Dataset content ▸
|---|
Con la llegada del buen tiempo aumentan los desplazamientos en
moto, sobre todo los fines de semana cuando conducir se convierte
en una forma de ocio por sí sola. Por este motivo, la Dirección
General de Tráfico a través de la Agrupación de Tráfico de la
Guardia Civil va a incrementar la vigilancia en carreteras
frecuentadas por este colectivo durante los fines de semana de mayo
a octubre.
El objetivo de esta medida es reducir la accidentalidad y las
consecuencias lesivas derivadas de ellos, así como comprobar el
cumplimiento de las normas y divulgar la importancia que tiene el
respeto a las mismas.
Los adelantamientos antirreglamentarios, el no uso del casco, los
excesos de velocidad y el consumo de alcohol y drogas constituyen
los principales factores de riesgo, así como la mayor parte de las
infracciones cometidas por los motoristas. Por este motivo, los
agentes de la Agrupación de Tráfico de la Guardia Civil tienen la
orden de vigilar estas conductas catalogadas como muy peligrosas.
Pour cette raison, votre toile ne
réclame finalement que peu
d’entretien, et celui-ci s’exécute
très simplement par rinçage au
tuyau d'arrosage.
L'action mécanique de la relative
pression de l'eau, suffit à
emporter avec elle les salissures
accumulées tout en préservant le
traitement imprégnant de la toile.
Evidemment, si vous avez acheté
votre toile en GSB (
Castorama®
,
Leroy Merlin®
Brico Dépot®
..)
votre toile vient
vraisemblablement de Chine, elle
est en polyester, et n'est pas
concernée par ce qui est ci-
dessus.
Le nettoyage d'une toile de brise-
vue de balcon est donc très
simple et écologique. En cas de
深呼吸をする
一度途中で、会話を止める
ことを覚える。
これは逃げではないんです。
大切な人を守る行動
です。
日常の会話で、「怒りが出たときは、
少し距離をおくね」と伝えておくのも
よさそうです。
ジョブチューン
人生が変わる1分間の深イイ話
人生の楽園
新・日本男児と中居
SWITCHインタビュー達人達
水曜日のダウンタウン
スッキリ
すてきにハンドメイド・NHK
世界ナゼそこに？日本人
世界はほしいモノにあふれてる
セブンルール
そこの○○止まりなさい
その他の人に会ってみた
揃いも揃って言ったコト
|---|
What to work on ▸ Say how many lines of the listing above contain "fines", with no other words.

Answer box ▸ 2